31 August 2011

Ocean transcripts speak to me...

Over twenty years ago, one night in August, my friend Mahendra ‘Patta’ Silva and I took a walk by the sea.  I think it was from Bambalapitiya to Wellawatte, along the railway track.  He told me that the sea always calms and explained why.  He said that each human being is calmed by a particular combination of sounds, tones if you will.  The sea contains the entire range, he said, and therefore is able to pick that particular node of sensitivity to the extent necessary for subduing all agitation. 

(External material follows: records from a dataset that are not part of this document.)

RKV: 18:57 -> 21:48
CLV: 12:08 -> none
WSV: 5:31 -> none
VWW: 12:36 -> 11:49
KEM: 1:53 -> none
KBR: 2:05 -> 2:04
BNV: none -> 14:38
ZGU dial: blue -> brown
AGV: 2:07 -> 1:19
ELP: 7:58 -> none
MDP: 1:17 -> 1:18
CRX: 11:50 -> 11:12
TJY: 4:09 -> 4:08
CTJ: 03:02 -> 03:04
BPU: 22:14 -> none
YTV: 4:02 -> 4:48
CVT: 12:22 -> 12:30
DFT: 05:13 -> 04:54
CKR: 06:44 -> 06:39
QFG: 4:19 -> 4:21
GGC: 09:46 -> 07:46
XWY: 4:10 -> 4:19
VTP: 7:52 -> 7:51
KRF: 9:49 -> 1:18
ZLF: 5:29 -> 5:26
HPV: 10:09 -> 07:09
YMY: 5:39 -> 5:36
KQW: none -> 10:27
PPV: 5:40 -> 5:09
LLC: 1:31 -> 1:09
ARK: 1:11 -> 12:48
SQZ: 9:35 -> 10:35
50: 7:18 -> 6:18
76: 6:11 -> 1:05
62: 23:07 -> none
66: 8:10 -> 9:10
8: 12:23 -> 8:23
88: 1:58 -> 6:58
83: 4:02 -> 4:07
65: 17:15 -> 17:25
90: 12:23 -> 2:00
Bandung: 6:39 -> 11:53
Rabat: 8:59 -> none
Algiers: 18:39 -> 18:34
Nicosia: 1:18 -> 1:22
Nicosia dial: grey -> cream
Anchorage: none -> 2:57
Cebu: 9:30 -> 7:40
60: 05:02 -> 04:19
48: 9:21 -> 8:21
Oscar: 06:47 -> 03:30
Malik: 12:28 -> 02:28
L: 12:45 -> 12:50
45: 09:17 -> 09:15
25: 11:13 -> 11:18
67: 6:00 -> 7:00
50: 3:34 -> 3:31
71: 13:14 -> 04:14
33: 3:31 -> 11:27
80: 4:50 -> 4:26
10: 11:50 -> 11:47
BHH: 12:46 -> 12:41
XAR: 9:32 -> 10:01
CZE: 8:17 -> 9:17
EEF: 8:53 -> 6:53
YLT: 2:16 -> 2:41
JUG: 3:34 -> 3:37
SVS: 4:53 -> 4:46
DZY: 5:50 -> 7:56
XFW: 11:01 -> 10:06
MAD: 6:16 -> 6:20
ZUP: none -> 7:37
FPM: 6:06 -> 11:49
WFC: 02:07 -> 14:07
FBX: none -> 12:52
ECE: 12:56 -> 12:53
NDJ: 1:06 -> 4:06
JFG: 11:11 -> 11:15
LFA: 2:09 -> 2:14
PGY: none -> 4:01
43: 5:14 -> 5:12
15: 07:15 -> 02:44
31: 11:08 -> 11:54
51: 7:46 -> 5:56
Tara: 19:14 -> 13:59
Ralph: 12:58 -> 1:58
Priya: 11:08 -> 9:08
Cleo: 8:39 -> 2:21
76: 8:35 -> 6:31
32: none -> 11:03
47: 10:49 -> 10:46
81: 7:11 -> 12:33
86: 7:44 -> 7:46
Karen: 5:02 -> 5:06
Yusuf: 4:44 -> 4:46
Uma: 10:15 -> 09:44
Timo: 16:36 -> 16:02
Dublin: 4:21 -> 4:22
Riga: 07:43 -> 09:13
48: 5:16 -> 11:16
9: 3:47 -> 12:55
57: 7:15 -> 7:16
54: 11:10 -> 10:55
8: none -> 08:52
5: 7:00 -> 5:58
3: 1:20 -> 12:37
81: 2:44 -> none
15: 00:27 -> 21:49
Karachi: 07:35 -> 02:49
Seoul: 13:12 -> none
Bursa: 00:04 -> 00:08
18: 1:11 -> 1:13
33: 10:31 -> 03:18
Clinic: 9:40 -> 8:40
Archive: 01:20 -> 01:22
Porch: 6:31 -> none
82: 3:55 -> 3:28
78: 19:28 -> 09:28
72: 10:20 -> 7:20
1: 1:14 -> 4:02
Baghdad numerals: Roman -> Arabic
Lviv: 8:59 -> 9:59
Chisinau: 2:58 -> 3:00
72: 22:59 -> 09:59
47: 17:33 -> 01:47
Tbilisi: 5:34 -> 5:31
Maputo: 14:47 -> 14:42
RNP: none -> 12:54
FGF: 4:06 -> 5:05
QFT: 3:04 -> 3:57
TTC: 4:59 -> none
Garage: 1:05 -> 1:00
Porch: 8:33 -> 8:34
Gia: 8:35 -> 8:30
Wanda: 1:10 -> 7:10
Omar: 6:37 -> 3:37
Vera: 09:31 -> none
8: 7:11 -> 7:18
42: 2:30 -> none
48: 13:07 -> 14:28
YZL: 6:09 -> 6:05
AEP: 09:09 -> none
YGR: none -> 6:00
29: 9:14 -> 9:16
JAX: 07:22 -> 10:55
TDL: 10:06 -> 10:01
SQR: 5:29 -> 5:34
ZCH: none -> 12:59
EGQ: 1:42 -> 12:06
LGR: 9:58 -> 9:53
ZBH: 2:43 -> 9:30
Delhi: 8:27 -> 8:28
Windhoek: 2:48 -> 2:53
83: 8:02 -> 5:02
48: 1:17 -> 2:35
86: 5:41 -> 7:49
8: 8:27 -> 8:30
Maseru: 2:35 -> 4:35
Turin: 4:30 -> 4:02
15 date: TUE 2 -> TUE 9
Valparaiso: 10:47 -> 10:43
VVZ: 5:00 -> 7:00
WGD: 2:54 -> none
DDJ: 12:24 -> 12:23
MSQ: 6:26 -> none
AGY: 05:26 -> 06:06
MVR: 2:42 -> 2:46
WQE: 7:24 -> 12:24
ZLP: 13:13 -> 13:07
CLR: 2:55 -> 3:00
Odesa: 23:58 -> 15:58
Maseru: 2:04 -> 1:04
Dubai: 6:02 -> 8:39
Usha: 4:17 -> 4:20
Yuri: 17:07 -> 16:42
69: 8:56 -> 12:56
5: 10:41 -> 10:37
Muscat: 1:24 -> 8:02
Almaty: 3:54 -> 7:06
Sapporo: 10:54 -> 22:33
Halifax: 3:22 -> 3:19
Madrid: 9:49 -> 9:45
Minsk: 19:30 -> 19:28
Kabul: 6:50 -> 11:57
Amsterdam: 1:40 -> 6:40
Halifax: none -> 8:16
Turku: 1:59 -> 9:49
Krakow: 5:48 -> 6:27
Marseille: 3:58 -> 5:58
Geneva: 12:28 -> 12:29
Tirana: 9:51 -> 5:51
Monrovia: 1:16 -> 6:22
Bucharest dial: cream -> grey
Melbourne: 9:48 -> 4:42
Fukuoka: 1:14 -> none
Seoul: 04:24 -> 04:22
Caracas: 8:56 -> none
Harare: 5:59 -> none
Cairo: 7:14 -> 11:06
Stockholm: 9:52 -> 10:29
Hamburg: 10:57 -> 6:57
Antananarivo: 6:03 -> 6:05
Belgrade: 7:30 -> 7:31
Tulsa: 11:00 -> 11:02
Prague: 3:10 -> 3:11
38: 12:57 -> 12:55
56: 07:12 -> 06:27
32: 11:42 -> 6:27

I like sea-sounds.  In fact I like all sea-things: boats, waves, spray, sand, lines written in the sand by wave-end, shells, colour variation, sea-sky lines and the poetry of colour-agitation at sunset, curve of bay and the stories swept before nostril and sensibility by the wind.  Passing Galle Face Green towards the Continental Hotel in a speeding three-wheeler, the brine heavy breeze told of things ancient and new, kindling memories of places and people marked by encounters  that rolled into life’s footnotes and forgotten transcripts of being. 
I remembered Mahendra and his theory on my way back, again in a 3 wheeler, passing Galle Face Green, not ten minutes later.  I had just been abused in raw filth by a security guard because I hadn’t seen a ‘squad car’ as I crossed the street.   He was followed by a less abusive but equally agitated police officer who insisted that I go far away if I wanted to make a call (I was texting the person I was going to meet). 
About turn. 
I hammered out a few agitated text messages to my friend who wanted me to identify the abuser explaining to him that it’s the bosses who are to blame; that it was my fault was coming in a 3 wheeler (which the security guards might not have noticed anyway), wearing sandals and with shirt hanging out; that abuse is what people who look like me get, have got and will get in the future; and that those who ‘belong’ are probably uncouth, ill-bred thugs who come in flashy vehicles wearing tie and coat. 
It was wonderful to get the elemental backing of things associated with the sea at that point.  I found myself transported to that time of sea-theory and the sharing of stories, of a terrible time to live in and the bliss of love-encounter that ‘irrelevanced’ all terror.  Un-agitated.  I remembered beach histories, from childhood to parenthood; sandcastles and sand temples re-crafted into sand mounds which were dissolved by wave-lap into nothing, by and by.  And how these timeless tales of wave and sand were interrupted by a roar that robbed a child’s smile and left a soaked soft toy clothed in sand granule.
When writing time came around, I was surfing sea-ridden memories.  And like a child digging deep into wet sand, my heart fingers excavated from another August a transcript that makes no sense now but said it all a long time ago.
August dimensionality
The time: after sunset.
Place: nondescript beach on the Western Coast.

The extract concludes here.